Southern Oregon area map, USA

     Crater Lake partially fills a 1,200-meter deep caldera, a depression formed by collapse of ancestral Mount Mazama during the violent eruption of 50 cubic kilometers of magma, or molten rock, about 7,700 years ago.  Crater Lake National Park is an American national park located in southern Oregon.

I’m posing at Crater Lake National Park, Oregon 2013

     Volcanic activity in this area is fed by subduction off the coast of Oregon as the Juan de Fuca Plate slips below the North American Plate. Heat and compression generated by this movement has created a mountain chain topped by a series of volcanoes, which together are called the Cascade Range. The large volcanoes in the range are called the High Cascades. About 400,000 years ago, Mount Mazama began its existence in much the same way as the other mountains of the High Cascades, as overlapping shield volcanoes. Over time, alternating layers of lava flows and pyroclastic flows built Mazama’s overlapping cones until it reached about 3,400 m in height.
As the young stratovolcano grew, many smaller volcanoes and volcanic vents were built in the area of the park and just outside what are now the park’s borders.

Juan De Fuca Plate Subduction, image taken from Wilson, 1993

     Mount Mazama began its climactic eruption about 7,700 years ago, blowing out about 50 cubic kilometers of magma as pyroclastic materials (mostly rhyodacite pumice and fine ash) in at most a few days.
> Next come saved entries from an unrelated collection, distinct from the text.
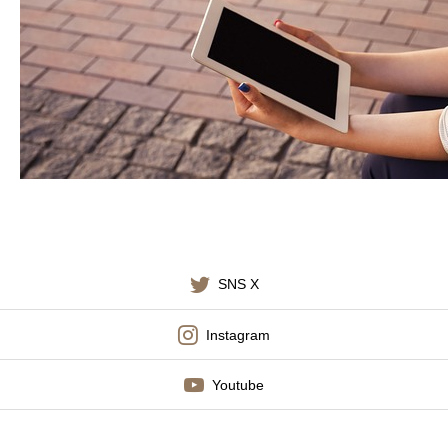
施術料金
適応症状
書籍出版
SNS X
Instagram
Youtube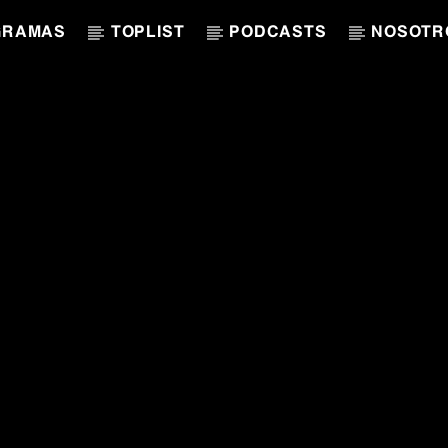
GRAMAS
TOPLIST
PODCASTS
NOSOTR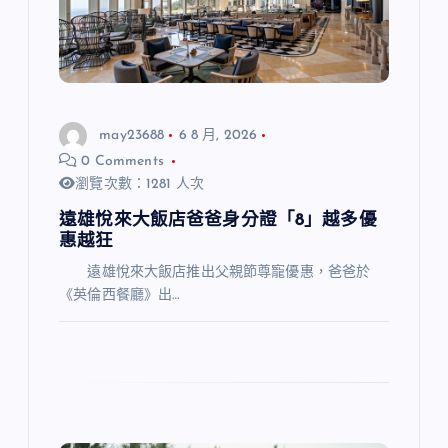
may23688
6 8 月, 2026
0 Comments
瀏覽次數：1281 人次
遠雄悅來大飯店爸爸身分證「8」越多優
惠越狂
遠雄悅來大飯店推出父親節尊寵優惠，爸爸於
《英倫西餐廳》出…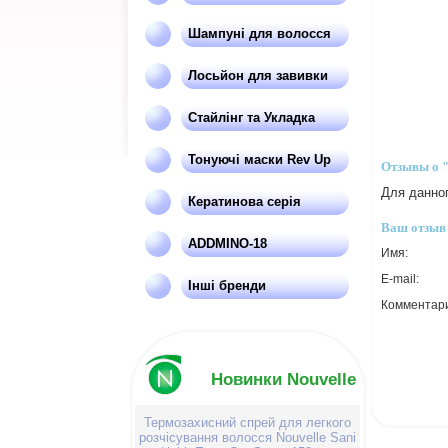
Шампуні для волосся
Лосьйон для завивки
Стайлінг та Укладка
Тонуючі маски Rev Up
Отзывы о 
Для данног
Кератинова серія
Ваш отзыв
ADDMINO-18
Имя:
E-mail:
Інші бренди
Комментар
Новинки Nouvelle
Термозахисний спрей для легкого
розчісування волосся Nouvelle Sani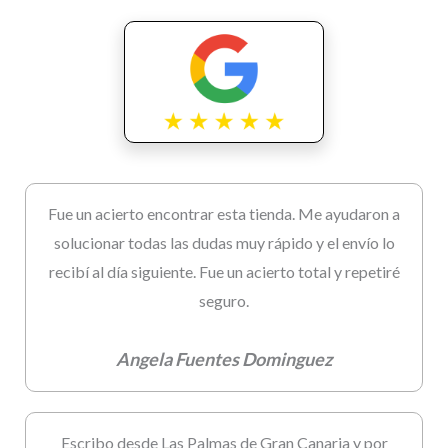
Fue un acierto encontrar esta tienda. Me ayudaron a
solucionar todas las dudas muy rápido y el envío lo
recibí al día siguiente. Fue un acierto total y repetiré
seguro.
Angela Fuentes Dominguez
Escribo desde Las Palmas de Gran Canaria y por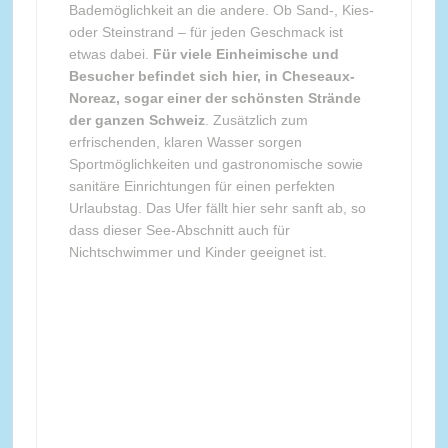
Bademöglichkeit an die andere. Ob Sand-, Kies-
oder Steinstrand – für jeden Geschmack ist
etwas dabei.
Für viele Einheimische und
Besucher befindet sich hier, in Cheseaux-
Noreaz, sogar einer der schönsten Strände
der ganzen Schweiz
. Zusätzlich zum
erfrischenden, klaren Wasser sorgen
Sportmöglichkeiten und gastronomische sowie
sanitäre Einrichtungen für einen perfekten
Urlaubstag. Das Ufer fällt hier sehr sanft ab, so
dass dieser See-Abschnitt auch für
Nichtschwimmer und Kinder geeignet ist.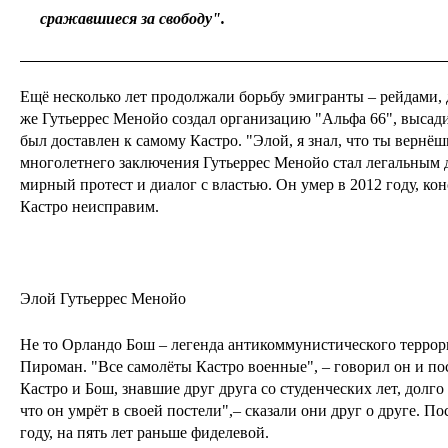
сражавшиеся за свободу".
Ещё несколько лет продолжали борьбу эмигранты – рейдами, 
же Гутьеррес Менойо создал организацию "Альфа 66", высади
был доставлен к самому Кастро. "Элой, я знал, что ты вернёш
многолетнего заключения Гутьеррес Менойо стал легальным 
мирный протест и диалог с властью. Он умер в 2012 году, кон
Кастро неисправим.
Элой Гутьеррес Менойо
Не то Орландо Бош – легенда антикоммунистического террор
Пироман. "Все самолёты Кастро военные", – говорил он и по
Кастро и Бош, знавшие друг друга со студенческих лет, долг
что он умрёт в своей постели",– сказали они друг о друге. П
году, на пять лет раньше фиделевой.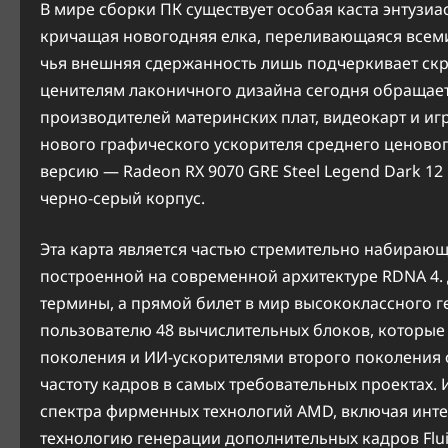
В мире сборки ПК существует особая каста энтузиа
кричащая новогодняя елка, переливающаяся всеми 
чья внешняя сдержанность лишь подчеркивает ск
ценителям лаконичного дизайна сегодня обращает
производителей материнских плат, видеокарт и иг
нового графического ускорителя среднего ценовог
версию — Radeon RX 9070 GRE Steel Legend Dark 12
черно-серый корпус.
Эта карта является частью стремительно набирающ
построенной на современной архитектуре RDNA 4. 
термины, а прямой билет в мир высококлассного ге
пользователю 48 вычислительных блоков, которые 
поколения и ИИ-ускорителями второго поколения
частоту кадров в самых требовательных проектах.
спектра фирменных технологий AMD, включая инте
технологию генерации дополнительных кадров Fluid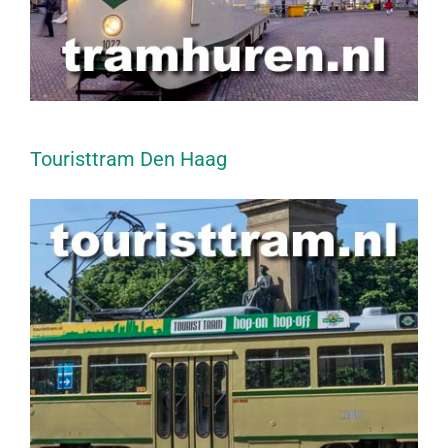
Touristtram Den Haag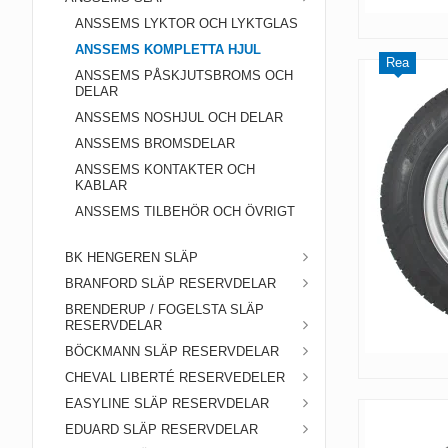
ANSSEMS LYKTOR OCH LYKTGLAS
ANSSEMS KOMPLETTA HJUL
Rea
ANSSEMS PÅSKJUTSBROMS OCH
DELAR
ANSSEMS NOSHJUL OCH DELAR
ANSSEMS BROMSDELAR
ANSSEMS KONTAKTER OCH
KABLAR
ANSSEMS TILBEHÖR OCH ÖVRIGT
BK HENGEREN SLÄP
BRANFORD SLÄP RESERVDELAR
BRENDERUP / FOGELSTA SLÄP
RESERVDELAR
BÖCKMANN SLÄP RESERVDELAR
CHEVAL LIBERTÉ RESERVEDELER
EASYLINE SLÄP RESERVDELAR
EDUARD SLÄP RESERVDELAR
The volcanic ash covered parts of the northwestern states to as far as central Canada.

The climactic eruption of Crater Lake, image taken from

     The climactic eruption was fed by magma that had accumulated in a chamber about 5 km below the surface. As the enormous volume of magma  was rapidly removed to feed the eruption, the roof of the magma chamber collapsed, forming the bowl-shape depression known as a caldera. The caldera has a diameter of approximately 8 km north to south and 10 km (east to west, with an approximate depth of 1,200 m from the caldera rim to the lake floor. Pyroclastic flows deposited pumice and ash on all flanks of Mount Mazama and in valleys below.

The caldera of Crater Lake, image taken from

     The caldera was partly filled with pyroclastic materials and rock debris from its unstable walls. Subsequent to the climactic eruption, all volcanic activity has occurred within the caldera itself. Renewed volcanism built the postcaldera volcanoes of the central platform, Merriam Cone, and Wizard Island.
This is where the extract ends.